Jeglertz has also incorporated boys from the City Football Programme into regular training sessions throughout the season, to sharpen players’ physicality, raise the tempo and pace and bring unpredictability to sessions that has helped prepare players ahead of matches. Such incorporation is not common in England but something Jeglertz, who has coached in women’s and men’s football, has utilised throughout his two decades in elite management. 

That Jeglertz has been able to do so speaks to his working relationship with O’Neill and Sjogran, which is described as open and honest but with clear boundaries of responsibility.   

The season has not been without trial. City did not stomp unflappably to the title as many predicted in January. They stuttered, stumbled and, as the clock ticked down against Liverpool and the scoreline hung goalless, looked wholly capable of the spectacular failure that haunts club psyches for years. 

Since the start of the season, Jeglertz has been tasked with reckoning with City’s self-belief. He has worked individually with players and spoken openly with the team about their ability to win, yet without teetering into hyperbole or effusive praise. 

While he has addressed the possibility of the WSL title in press conferences, Jeglertz has refrained from speaking about it regularly in the dressing room. According to sources, the decision to do so is not born out of fear but as a means of levelling emotions, keeping heads calm and limiting the pressure on players that he feels can suffocate the self-belief he cultivated all season.

The results have been noticeable. At their best, City have played with an easy swagger that few, if any, competitors have come close to matching.

Continuing to hone the competitive edge needed to maintain their momentum into next season is partly why City have made moves to tempt Arsenal’s Katie McCabe and Beth Mead, players who won the 2018-19 WSL title with Arsenal, as well as multiple League Cup titles and last season’s Champions League. Mead is also a two-time European champion with England.  

While some have questioned the decision to bring in two 30-year-old players from a rival team, whom City beat to the WSL title, team sources say Sjogran is unafraid to sign older players or commit to decisions that might surprise those on the outside, as her decision to sack Taylor demonstrated. 

The decision to hire former Bristol City and England under-19s head coach Lauren Smith last month as Jeglertz’s assistant manager is viewed as a prime example of Jeglertz’s constant desire to improve even amid success. Smith is a highly-rated young tactician with a track record for developing young talent, a point of development O’Neill is keen on improving as City’s academy grows. 

Even so, City’s ability to build on the momentum of a first title win in a decade will be the ultimate litmus test of their nerve to remain at the top. A more congested fixture schedule across multiple fronts will test Jeglertz’s ability to rotate his squad and keep players happy, particularly as more high-profile players join and expect regular minutes. 
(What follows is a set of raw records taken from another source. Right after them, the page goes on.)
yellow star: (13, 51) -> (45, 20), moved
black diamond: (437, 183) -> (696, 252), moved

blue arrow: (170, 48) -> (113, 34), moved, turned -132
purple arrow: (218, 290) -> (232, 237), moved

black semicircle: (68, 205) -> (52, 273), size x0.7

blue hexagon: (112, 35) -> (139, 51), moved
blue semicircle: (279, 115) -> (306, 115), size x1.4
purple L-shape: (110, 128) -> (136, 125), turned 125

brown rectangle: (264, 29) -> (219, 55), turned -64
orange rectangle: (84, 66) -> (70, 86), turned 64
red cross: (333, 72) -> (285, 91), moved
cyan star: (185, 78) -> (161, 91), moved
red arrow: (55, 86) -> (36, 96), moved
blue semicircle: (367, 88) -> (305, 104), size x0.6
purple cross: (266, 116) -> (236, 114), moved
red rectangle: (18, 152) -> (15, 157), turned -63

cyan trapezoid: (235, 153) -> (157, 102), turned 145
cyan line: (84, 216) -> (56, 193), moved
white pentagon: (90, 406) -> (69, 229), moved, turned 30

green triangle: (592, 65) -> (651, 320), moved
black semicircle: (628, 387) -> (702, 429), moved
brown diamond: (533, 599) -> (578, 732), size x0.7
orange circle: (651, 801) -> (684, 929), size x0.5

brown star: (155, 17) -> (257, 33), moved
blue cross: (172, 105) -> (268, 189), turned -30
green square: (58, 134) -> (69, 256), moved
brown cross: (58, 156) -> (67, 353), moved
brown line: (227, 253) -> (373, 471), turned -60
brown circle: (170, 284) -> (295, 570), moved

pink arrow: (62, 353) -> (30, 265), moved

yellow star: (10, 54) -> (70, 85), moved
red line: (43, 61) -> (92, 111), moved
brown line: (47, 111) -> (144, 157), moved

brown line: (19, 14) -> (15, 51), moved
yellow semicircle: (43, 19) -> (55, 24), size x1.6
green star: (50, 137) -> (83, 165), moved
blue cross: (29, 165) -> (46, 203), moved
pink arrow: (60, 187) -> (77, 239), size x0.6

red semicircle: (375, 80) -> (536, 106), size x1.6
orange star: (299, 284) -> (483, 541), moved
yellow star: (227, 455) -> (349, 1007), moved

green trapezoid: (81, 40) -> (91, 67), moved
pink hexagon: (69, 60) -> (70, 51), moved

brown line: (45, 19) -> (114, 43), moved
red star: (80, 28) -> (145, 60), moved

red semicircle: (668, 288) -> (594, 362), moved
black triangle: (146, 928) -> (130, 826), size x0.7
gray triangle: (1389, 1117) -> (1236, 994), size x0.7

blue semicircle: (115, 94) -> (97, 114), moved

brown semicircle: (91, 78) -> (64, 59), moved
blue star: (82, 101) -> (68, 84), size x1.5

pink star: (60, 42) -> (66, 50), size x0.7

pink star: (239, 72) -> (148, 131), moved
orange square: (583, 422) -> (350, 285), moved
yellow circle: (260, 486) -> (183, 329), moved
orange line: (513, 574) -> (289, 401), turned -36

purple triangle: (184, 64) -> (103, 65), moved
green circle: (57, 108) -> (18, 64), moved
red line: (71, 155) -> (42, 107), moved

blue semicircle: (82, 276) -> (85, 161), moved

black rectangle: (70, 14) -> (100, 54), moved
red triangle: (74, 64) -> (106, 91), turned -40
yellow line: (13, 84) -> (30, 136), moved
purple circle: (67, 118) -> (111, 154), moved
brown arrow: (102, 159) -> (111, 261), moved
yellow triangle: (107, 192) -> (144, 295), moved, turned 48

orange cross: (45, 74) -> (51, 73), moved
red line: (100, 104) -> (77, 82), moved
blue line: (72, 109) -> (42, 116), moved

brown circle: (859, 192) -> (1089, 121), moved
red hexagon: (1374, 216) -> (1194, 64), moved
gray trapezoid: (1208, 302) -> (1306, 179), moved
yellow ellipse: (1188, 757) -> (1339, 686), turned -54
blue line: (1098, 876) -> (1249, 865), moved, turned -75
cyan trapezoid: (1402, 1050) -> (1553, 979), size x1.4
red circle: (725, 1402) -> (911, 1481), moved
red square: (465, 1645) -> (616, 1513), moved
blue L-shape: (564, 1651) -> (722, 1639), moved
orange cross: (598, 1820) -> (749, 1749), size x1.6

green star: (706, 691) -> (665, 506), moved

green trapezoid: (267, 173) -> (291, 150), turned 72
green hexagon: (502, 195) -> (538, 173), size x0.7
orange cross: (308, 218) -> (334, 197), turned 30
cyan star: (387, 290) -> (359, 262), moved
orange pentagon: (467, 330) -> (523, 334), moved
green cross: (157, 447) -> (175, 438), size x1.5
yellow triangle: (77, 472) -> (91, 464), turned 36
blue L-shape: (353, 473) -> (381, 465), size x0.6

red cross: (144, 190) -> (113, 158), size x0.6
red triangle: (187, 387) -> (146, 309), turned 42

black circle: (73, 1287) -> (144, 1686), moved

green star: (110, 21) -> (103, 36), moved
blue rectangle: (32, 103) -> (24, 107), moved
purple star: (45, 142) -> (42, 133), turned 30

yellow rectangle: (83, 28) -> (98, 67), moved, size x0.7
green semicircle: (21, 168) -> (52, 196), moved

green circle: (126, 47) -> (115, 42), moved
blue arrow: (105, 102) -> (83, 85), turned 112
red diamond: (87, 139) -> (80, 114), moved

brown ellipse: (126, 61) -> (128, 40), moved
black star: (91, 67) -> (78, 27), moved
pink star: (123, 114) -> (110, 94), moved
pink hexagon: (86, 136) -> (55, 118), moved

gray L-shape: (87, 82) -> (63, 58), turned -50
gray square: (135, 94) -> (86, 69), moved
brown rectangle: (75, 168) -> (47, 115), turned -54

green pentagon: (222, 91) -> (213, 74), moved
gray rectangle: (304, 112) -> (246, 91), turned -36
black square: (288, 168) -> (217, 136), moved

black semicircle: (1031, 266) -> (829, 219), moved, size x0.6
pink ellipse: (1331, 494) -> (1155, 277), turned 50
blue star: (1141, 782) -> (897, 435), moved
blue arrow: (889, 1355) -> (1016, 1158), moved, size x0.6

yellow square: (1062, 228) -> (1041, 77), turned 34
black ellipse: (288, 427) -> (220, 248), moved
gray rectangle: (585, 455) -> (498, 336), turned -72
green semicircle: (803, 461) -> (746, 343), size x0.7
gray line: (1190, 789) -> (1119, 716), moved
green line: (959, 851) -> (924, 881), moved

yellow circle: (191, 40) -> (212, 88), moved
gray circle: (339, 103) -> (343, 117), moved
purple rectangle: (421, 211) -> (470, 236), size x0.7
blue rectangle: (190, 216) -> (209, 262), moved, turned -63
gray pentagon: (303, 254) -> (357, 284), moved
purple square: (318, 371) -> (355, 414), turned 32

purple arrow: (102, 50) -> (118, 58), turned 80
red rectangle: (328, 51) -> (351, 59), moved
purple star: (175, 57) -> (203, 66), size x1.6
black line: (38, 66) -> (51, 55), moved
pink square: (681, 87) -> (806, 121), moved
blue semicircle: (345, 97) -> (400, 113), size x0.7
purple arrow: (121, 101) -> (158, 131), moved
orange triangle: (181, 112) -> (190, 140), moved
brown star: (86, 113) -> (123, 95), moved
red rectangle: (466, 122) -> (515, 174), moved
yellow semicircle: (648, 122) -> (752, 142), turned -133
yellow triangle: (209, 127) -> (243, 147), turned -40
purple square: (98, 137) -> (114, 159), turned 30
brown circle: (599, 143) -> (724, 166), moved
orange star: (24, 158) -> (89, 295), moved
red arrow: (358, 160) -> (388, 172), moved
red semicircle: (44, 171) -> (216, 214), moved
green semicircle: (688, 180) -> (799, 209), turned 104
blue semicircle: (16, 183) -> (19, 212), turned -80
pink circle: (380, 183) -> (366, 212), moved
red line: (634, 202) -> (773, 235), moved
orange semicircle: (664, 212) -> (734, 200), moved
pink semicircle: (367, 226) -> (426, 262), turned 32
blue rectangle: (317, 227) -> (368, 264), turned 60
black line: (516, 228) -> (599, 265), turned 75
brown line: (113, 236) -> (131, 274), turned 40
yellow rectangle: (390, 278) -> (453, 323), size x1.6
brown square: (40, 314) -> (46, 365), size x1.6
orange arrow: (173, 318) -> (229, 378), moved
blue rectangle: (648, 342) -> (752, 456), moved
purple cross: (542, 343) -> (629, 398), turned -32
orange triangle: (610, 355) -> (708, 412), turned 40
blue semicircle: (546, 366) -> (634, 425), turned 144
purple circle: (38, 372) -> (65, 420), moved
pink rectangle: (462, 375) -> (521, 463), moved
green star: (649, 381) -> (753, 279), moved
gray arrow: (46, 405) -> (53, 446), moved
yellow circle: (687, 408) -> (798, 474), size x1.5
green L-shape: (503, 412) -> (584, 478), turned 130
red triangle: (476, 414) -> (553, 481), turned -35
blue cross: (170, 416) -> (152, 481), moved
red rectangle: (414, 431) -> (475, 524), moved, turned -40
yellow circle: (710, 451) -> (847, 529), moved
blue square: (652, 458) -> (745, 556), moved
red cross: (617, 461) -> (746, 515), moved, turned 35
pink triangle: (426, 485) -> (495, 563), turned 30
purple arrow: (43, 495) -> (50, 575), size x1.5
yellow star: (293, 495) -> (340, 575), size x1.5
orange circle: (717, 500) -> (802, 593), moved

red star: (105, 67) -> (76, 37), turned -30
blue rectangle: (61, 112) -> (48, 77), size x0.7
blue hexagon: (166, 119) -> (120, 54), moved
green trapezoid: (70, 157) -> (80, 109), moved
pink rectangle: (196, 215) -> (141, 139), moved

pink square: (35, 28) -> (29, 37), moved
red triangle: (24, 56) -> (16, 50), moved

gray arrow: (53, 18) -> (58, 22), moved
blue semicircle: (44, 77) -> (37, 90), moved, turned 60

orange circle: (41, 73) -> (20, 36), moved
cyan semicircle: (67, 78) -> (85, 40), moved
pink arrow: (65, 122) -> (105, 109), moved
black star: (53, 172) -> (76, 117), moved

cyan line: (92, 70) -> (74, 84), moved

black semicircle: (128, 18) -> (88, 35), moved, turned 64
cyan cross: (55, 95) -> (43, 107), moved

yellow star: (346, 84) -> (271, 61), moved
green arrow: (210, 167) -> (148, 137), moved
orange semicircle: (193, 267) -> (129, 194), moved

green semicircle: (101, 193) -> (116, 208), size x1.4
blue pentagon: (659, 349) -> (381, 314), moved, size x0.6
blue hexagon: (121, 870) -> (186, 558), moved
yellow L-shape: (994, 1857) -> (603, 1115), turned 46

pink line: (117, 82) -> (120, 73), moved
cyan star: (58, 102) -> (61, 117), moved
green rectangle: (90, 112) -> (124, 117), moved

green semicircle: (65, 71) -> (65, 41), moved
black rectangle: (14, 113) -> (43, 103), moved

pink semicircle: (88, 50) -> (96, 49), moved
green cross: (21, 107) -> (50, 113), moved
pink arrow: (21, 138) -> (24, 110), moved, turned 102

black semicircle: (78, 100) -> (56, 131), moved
The future of Khadija ‘Bunny’ Shaw remains shrouded in uncertainty and the exit of the WSL’s Golden Boot winner and one of women’s football’s best strikers to a potential league rival threatens to represent a public relations disaster. But that panic remains on the outside.

Many within City feel the foundations from which to build have been set. The squad is strong and improving, as are the facilities. City is opening their new state-of-the-art first-team building worth an estimated £10million later this month. O’Neill’s vision for City is to become the best women’s football club on the global stage, on and off the pitch. 

Pushing on, they believe, is a matter of time.